Ubuntu 24.10 on 2019 5k iMac
Ubuntu 24.04 on Dell XPS 13

Jason

Does it only occur when you do fullscreen of Youtube videos or will it happen if you fullscreen other videos, in the default media player, for example? It could be related to Flash. You could try forcing html 5 mode by going to https://www.youtube.com/html5 . This will use html 5 whenever possible.
* Zorin OS 17.1 Core and Windows 11 Pro on a Dell Precision 3630 Tower with an
i5-8600 3.1 GHz 6-core processor, dual 22" displays, 16 GB of RAM, 512 GB Nvme and a Geforce 1060 6 GB card
* Motorola Edge (2022) phone with Android 13

fox

I made some more tests. First of all, with only the internal monitor enabled, I got the same freeze, so it isn't the second monitor by itself. Next I installed VLC player and played a video fullscreen. This worked OK with or without the second monitor enabled - no freezes. Next thing I did was to install an HTML5 add-on to Firefox and ran the same youtube video fullscreen. It seemed to work this time. However, when I then rebooted and added the second monitor, it froze again. Go figure. So again, some combination of Nouveau driver, dual-monitor, Firefox and Ubuntu 16.04..
Ubuntu 24.10 on 2019 5k iMac
Ubuntu 24.04 on Dell XPS 13

fox

I still haven't been able to resolve the problem for that video with dual monitor enabled, but as a result of the regular freezes, I decided to install Ubuntu 16.04 from scratch on my office iMac. I reinstalled everything; didn't even keep my home folder just to make sure there wasn't a config problem there. So far it seems to be better, and the dual monitor starts up properly and it wakes up OK as well. But that video still freezes my system.

The freezes I experienced since upgrading to 16.04 are completely new; I never had such a thing happen on any other Linux installation or on any other computer. No way to recover either, except for a hard restart. I did some Google searching and found a few posts with the same problem using Ubuntu 16.04 or 15.10. (I never had this happen with 15.10.) The solution for several was to go back to an older kernel, and I am prepared to do that if necessary.
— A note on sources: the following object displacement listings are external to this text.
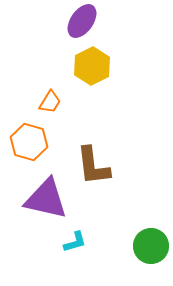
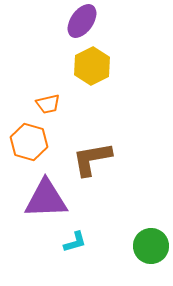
orange trapezoid: moved 2 px left, 2 px down; rotated 45 degrees clockwise
brown L-shape: moved 1 px left, 7 px up; rotated 87 degrees clockwise
purple triangle: rotated 15 degrees counterclockwise
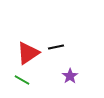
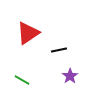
black line: moved 3 px right, 3 px down
red triangle: moved 20 px up
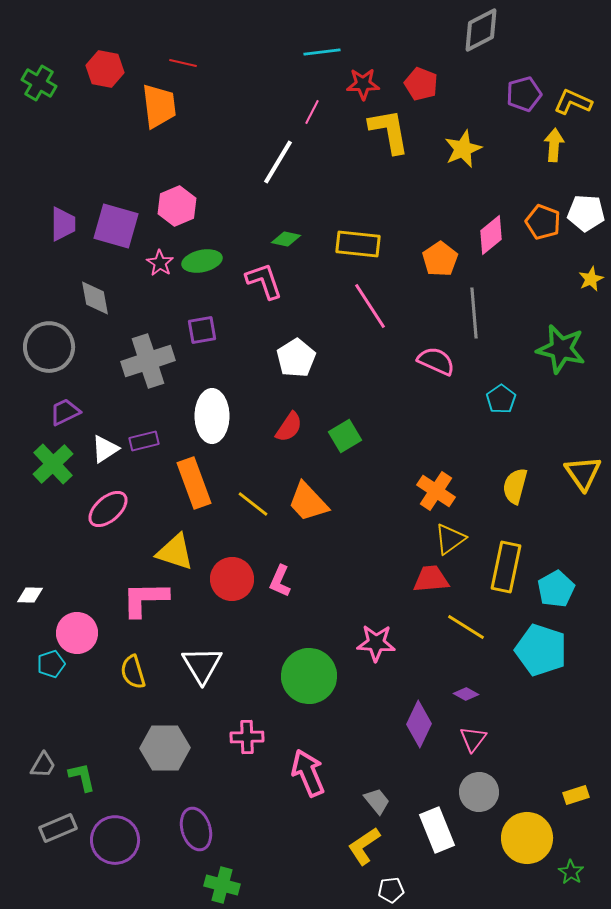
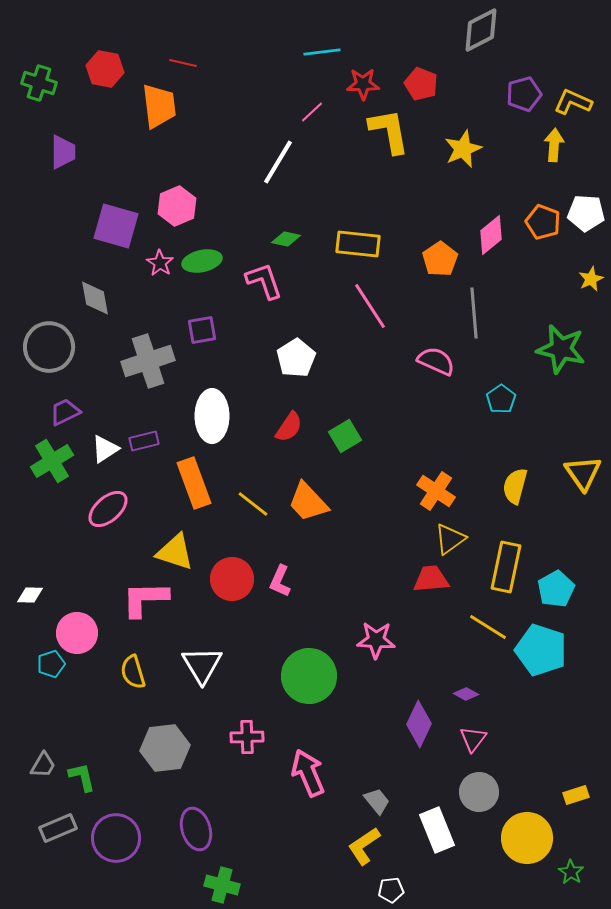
green cross at (39, 83): rotated 12 degrees counterclockwise
pink line at (312, 112): rotated 20 degrees clockwise
purple trapezoid at (63, 224): moved 72 px up
green cross at (53, 464): moved 1 px left, 3 px up; rotated 12 degrees clockwise
yellow line at (466, 627): moved 22 px right
pink star at (376, 643): moved 3 px up
gray hexagon at (165, 748): rotated 6 degrees counterclockwise
purple circle at (115, 840): moved 1 px right, 2 px up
I also saw mention of a new Nvidia driver released a few days ago (361.45) that supposedly solves screen tear problems with the older driver. It doesn't yet show up in my Additional Drivers app. I downloaded it but haven't tried it yet. If the nouveau driver works without any further problems, I'm not going to mess with it.
Ubuntu 24.10 on 2019 5k iMac
Ubuntu 24.04 on Dell XPS 13

fox

After a harrowing hour in which I tried various forms of the nvidia driver with and without the second monitor, I appear to have solved the problem of the youtube video, and hopefully, the problem with freezing. The newest nvidia driver (361.45.11) caused me not to be able to boot at all, but I was able to recover with the help of an older kernel. (Don't understand that, but go figure.) The oldest nvidia driver available (304) also caused problems; couldn't see the second monitor at all. Eventually, what seems to have worked was purging and reinstalling the current kernel (4.4.0-22) and installing the nvidia 340 driver, configured without creating an xorg.conf files. Crossing my fingers for no more freezes.
Ubuntu 24.10 on 2019 5k iMac
Ubuntu 24.04 on Dell XPS 13

fox

With the current setup, I haven't had any freezes in the last two days, but prior to that I froze on the same youtube video run full screen in Firefox. I can live with that; if I want to run a full screen youtube video either do it in Chromium or do it with only one monitor going.
Ubuntu 24.10 on 2019 5k iMac
Ubuntu 24.04 on Dell XPS 13

fox

I'm back to getting regular freezes; I had two today. In one or both cases, LibreOffice Write was running. (Definitely running in the first case.) This time I pulled syslog and kernlog files from the times around the two crashes and have posted them here. The 14:47 crash has fewer entries, and I noted that it refers to nouveau and and "engine fault on channel 2 ....". The earlier logs also refer to nouveau and a bind error, a libreoffice-writer message repeated 7 times, and a gnome-session out of memory (see entries at 13:54:09 , 13:54:39 and 13:53:58, all together in log). The nouveau message is strange because I'm using a Nvidia, not Nouveau driver. And I have plenty of RAM on this iMac (8 gb) and can't image how I could be running out of memory. Does this mean anything to any of you?
Ubuntu 24.10 on 2019 5k iMac
Ubuntu 24.04 on Dell XPS 13

Jason

Just a thought - have you run memtest on your RAM?
* Zorin OS 17.1 Core and Windows 11 Pro on a Dell Precision 3630 Tower with an
i5-8600 3.1 GHz 6-core processor, dual 22" displays, 16 GB of RAM, 512 GB Nvme and a Geforce 1060 6 GB card
* Motorola Edge (2022) phone with Android 13

buster

#1. I agree with Jason. Memory check can't do any harm.
#2. I assume you installed the 64 bit and not the 32 bit Ubuntu (or what ever)
#3. Had a maybe related problem with a dual monitor setup with an Ubuntu derivative system. When I detached the extra monitor, the laptop computer switched to the screen resolution of the disconnected monitor, rather than stay where it was! Rude behavior! Which would indicate a problem with the OS, not my computer. Easy to correct, but annoying. Maybe it's an Ubuntu problem. (Or a ...?.... problem.)
#4. Is each resolution the natural resolution for each screen? Not sure this should make a difference either way. But easy to check.
#5. Does the same setup work well when stressed (Several windows open etc) with a Mac OS or a Microsoft OS?

Best if luck Doctor Mike.
Growing up from childhood and becoming an adult is highly overrated.

fox

#9
Quote from: buster on July 13, 2016, 06:30:02 PM
#1. I agree with Jason. Memory check can't do any harm.
#2. I assume you installed the 64 bit and not the 32 bit Ubuntu (or what ever)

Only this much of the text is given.